Non-linear machine learning with sample perturbation augments leukemia relapse prognostics from single-cell proteomics measurements

• Published in: Advances in computational intelligence Vol. 4; no. 4; p. 11
• Main Author: Lo, Yu-Chen
• Format: Journal Article
• Language: English
• Published: Cham Springer International Publishing 01.12.2024; Springer Nature B.V
• Subjects: Accuracy; Artificial Intelligence; Blood; Classification; Computational Intelligence; Data augmentation; Datasets; Engineering; Leukemia; Leukocytes; Linearity; Machine Learning; Medical prognosis; Original Article; Patients; Perturbation; Physiology; Proteomics; Regression analysis; Single-cell analysis; Leukemia; Machine learning
• ISSN: 2730-7794; 2730-7808
• DOI: 10.1007/s43674-024-00078-2

Developing accurate and robust prognostic prediction for classifying the risks of acute lymphoblastic leukemia (ALL) relapse is critical for patient treatment management and survival.
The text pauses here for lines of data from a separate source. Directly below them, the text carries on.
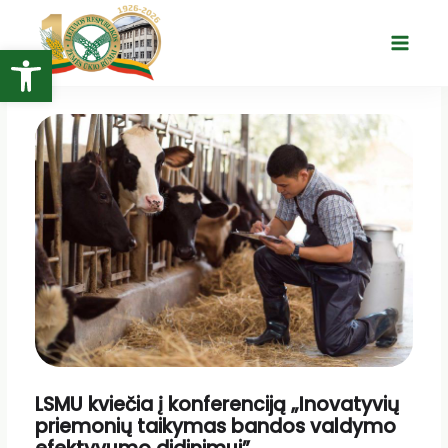
Pereiti
prie
Open toolbar
Main
turinio
Menu
LSMU kviečia į konferenciją „Inovatyvių
priemonių taikymas bandos valdymo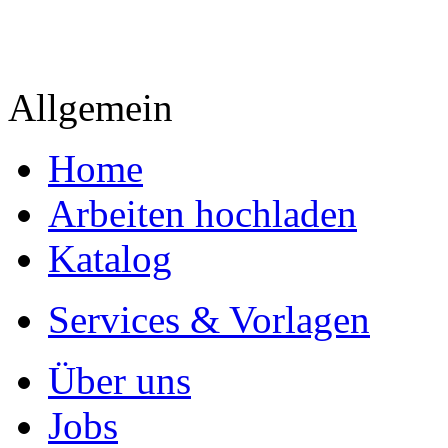
Allgemein
Home
Arbeiten hochladen
Katalog
Services & Vorlagen
Über uns
Jobs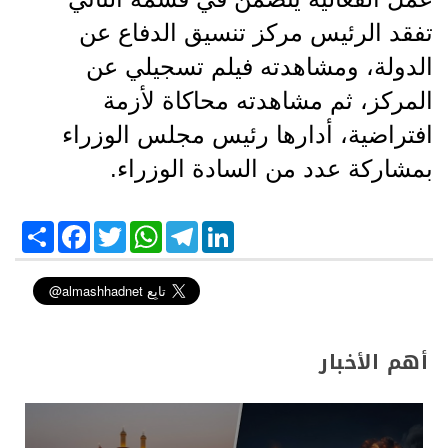
تفقد الرئيس مركز تنسيق الدفاع عن
الدولة، ومشاهدته فيلم تسجيلي عن
المركز، ثم مشاهدته محاكاة لأزمة
افتراضية، أدارها رئيس مجلس الوزراء
بمشاركة عدد من السادة الوزراء.
S
F
T
W
T
L
h
a
w
h
e
i
a
c
i
a
l
n
r
e
t
t
e
k
e
b
t
s
g
e
o
e
A
r
d
o
r
p
a
I
k
p
m
n
أهم الأخبار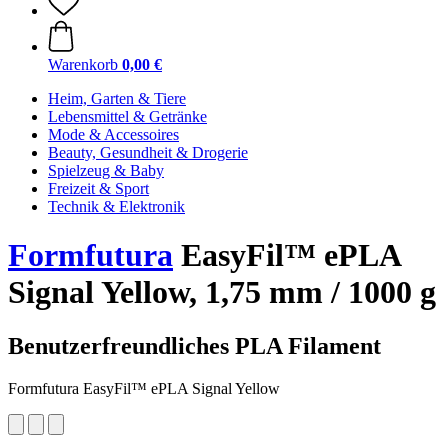
Warenkorb
0,00 €
Heim, Garten & Tiere
Lebensmittel & Getränke
Mode & Accessoires
Beauty, Gesundheit & Drogerie
Spielzeug & Baby
Freizeit & Sport
Technik & Elektronik
Formfutura
EasyFil™ ePLA
Signal Yellow, 1,75 mm / 1000 g
Benutzerfreundliches PLA Filament
Formfutura EasyFil™ ePLA Signal Yellow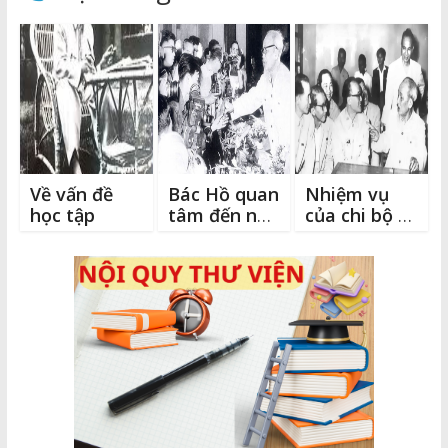
minh họa tuyệt đẹp
o
n
g
qua bộ sách – Thần
o
k
e
thoại vàng
k
r
Về vấn đề
Bác Hồ quan
Nhiệm vụ
học tập
tâm đến nữ
của chi bộ ở
phóng viên
các cơ quan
However, the lack of clinical samples and linearity assumption remains a significant clinical challenge for achieving high accuracy for single-cell prognostics. Here, we explore the use of non-linear machine learning models with ex vivo sample perturbation as a data augmentation strategy to improve ALL relapse prediction. We hypothesize that treating each sample with ex vivo perturbation can be viewed as independent measurements, thus increasing the number of available observations for machine learning. We show that ex vivo sample stimulation combined with non-linear machine learning significantly improves the performance of ALL risk stratification from limited single-cell proteomic data.